Precision-based n-gram overlap metric, often used in translation:

Code
bleu = evaluate.load("bleu")
bleu.compute(
    predictions=["The cat is on the mat."], references=[["The cat sits on the mat."]]
)
{'bleu': 0.488923022434901,
 'precisions': [0.8571428571428571, 0.6666666666666666, 0.4, 0.25],
 'brevity_penalty': 1.0,
 'length_ratio': 1.0,
 'translation_length': 7,
 'reference_length': 7}

BERTScore

Uses a pretrained transformer model to measure semantic similarity in embedding space. There’s a small bug here, I don’t have time to fix it - however similar code should work.

Code
# bertscore = evaluate.load("bertscore")
# bertscore.compute(predictions=["The cat sat."],
#                   references=["A cat was sitting."],
#                   lang="en")

With Hugging Face Pipelines

Code
from transformers import pipeline
summarizer = pipeline("summarization")

summary = summarizer("This is a long text to summarize.")[0]["summary_text"]

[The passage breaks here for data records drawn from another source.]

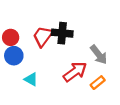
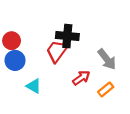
red trapezoid: (43, 36) -> (57, 51), moved
red arrow: (75, 72) -> (81, 78), size x0.7

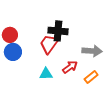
gray arrow: (107, 59) -> (92, 51), turned -48
cyan triangle: (34, 86) -> (46, 74), moved, turned -32

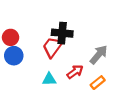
gray arrow: (92, 51) -> (99, 55), turned -54

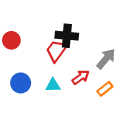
blue circle: (14, 56) -> (21, 83), moved

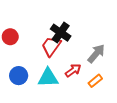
black cross: (67, 36) -> (61, 33), turned 30
cyan triangle: (53, 85) -> (48, 78), size x1.5

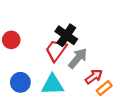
gray arrow: (96, 54) -> (78, 58), moved
red arrow: (73, 70) -> (94, 77), moved

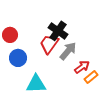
blue circle: (20, 82) -> (18, 58), moved
cyan triangle: (53, 85) -> (36, 84), moved

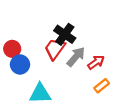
red circle: (10, 35) -> (12, 49), moved
red arrow: (82, 67) -> (96, 62), moved

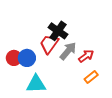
red circle: (12, 49) -> (14, 58), moved
blue circle: (20, 65) -> (27, 58), moved

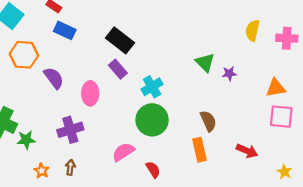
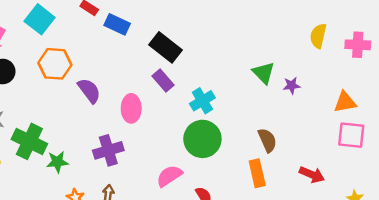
blue rectangle: (65, 30) -> (117, 24), moved

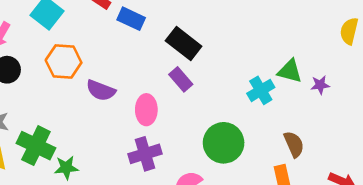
green triangle: (264, 73) -> (290, 71), turned -30
purple semicircle: (89, 91) -> (101, 90), turned 148
cyan cross: (202, 101) -> (261, 90), moved
purple cross: (108, 150) -> (145, 154), moved

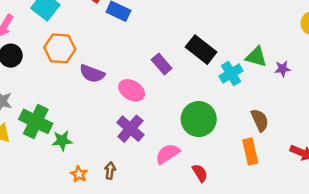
black rectangle: (184, 44) -> (201, 50), moved
pink ellipse: (146, 110) -> (132, 90), turned -60
purple cross: (145, 154) -> (130, 129), turned -32

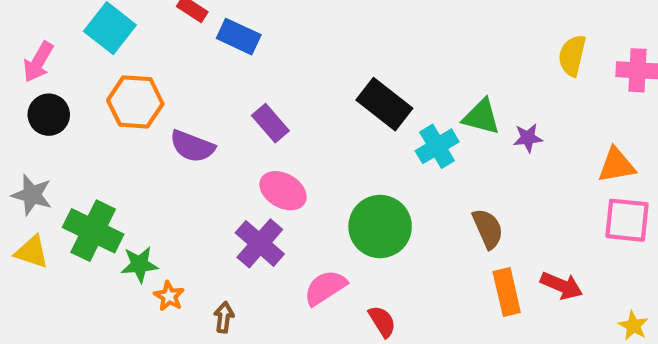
purple rectangle: (162, 64) -> (270, 123), moved
pink ellipse: (132, 90) -> (283, 191), moved
orange rectangle: (250, 151) -> (507, 292), moved
orange star: (79, 174) -> (169, 296), moved

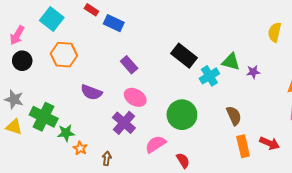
purple semicircle: (192, 146) -> (91, 92), moved

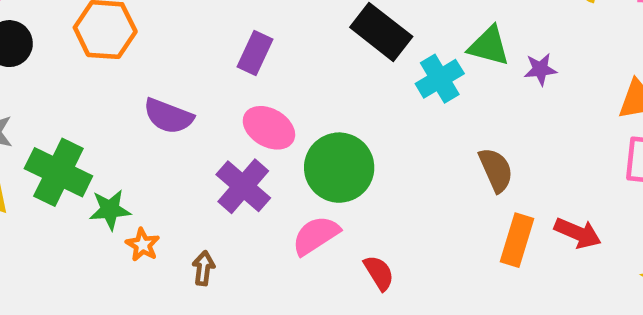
purple rectangle: (129, 65) -> (255, 53), turned 66
green circle: (182, 115) -> (339, 168), moved
orange rectangle: (243, 146) -> (517, 240), turned 30

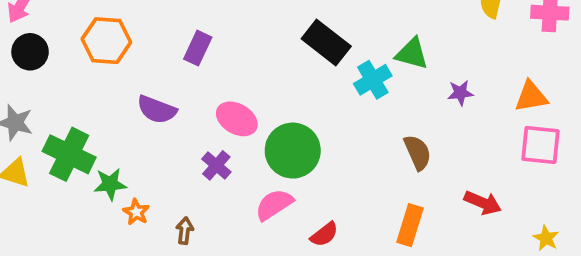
purple rectangle: (255, 53) -> (198, 48), moved
purple star: (540, 69) -> (460, 93), moved
purple cross: (243, 186) -> (216, 165), size x0.7
orange rectangle: (517, 240) -> (410, 225), moved
red semicircle: (379, 273) -> (324, 234), turned 84

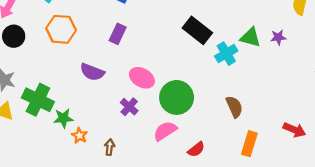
purple star: (460, 93) -> (278, 37), moved
brown semicircle: (418, 152) -> (234, 107), moved

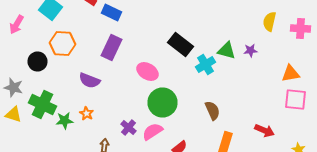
purple rectangle: (118, 34) -> (112, 48), size x1.4
black circle: (14, 36) -> (38, 62), moved
pink ellipse: (142, 78) -> (148, 72), moved
purple cross: (129, 107) -> (128, 128), moved
orange star: (80, 136) -> (86, 114), moved

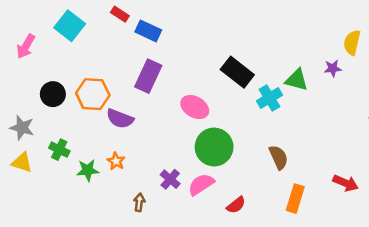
orange hexagon: (62, 44) -> (93, 94), moved
purple star: (250, 50) -> (333, 68), moved
green cross: (42, 104) -> (59, 150), size x0.6

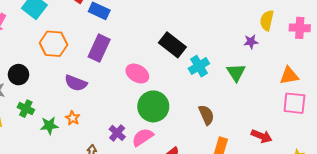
green triangle: (297, 80) -> (236, 72), moved, turned 42
black circle: (53, 94) -> (18, 75), moved
orange hexagon: (93, 94) -> (54, 44), moved

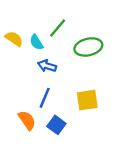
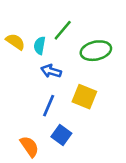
cyan semicircle: (36, 42) -> (40, 46), turned 42
yellow square: (87, 100) -> (84, 97), moved, turned 30
orange semicircle: (27, 120) -> (29, 147), moved

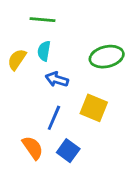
green line: (63, 30) -> (43, 20), moved, turned 55
yellow semicircle: (15, 42) -> (17, 59), moved, turned -90
orange semicircle: (29, 147) -> (33, 148), moved

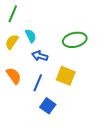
green line: (43, 20) -> (13, 14), moved, turned -72
cyan semicircle: (44, 51) -> (31, 36), turned 144
orange semicircle: (33, 148) -> (14, 76), moved

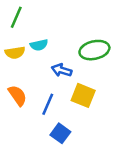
cyan semicircle: (31, 36) -> (39, 45), turned 104
yellow semicircle: (12, 42) -> (15, 53), turned -133
blue arrow: (40, 56) -> (62, 70), moved

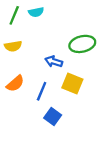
cyan semicircle: (39, 45) -> (36, 12), moved
orange semicircle: (18, 95) -> (15, 84), turned 84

rouge.compute(predictions=[summary], references=["Reference summary here."])
No model was supplied, defaulted to sshleifer/distilbart-cnn-12-6 and revision a4f8f3e (https://huggingface.co/sshleifer/distilbart-cnn-12-6).
Using a pipeline without specifying a model name and revision in production is not recommended.
Device set to use mps:0
Your max_length is set to 142, but your input_length is only 10. Since this is a summarization task, where outputs shorter than the input are typically wanted, you might consider decreasing max_length manually, e.g. summarizer('...', max_length=5)
{'rouge1': 0.03571428571428571,
 'rouge2': 0.0,
 'rougeL': 0.03571428571428571,
 'rougeLsum': 0.03571428571428571}

Custom Metrics

Define your own scoring function:

Code
import evaluate


# Define the custom metric function
def my_metric_fn(predictions, references):
    score = sum(p == r for p, r in zip(predictions, references)) / len(references)
    return {"custom_accuracy": score}


# Use the evaluate's simple interface
result = my_metric_fn(predictions=[1, 0, 1], references=[1, 1, 1])
print(result)
{'custom_accuracy': 0.6666666666666666}

The evaluate library is model-agnostic and pairs well with the rest of the Hugging Face ecosystem. It’s lightweight enough for quick experiments but supports rich comparisons for production or publication.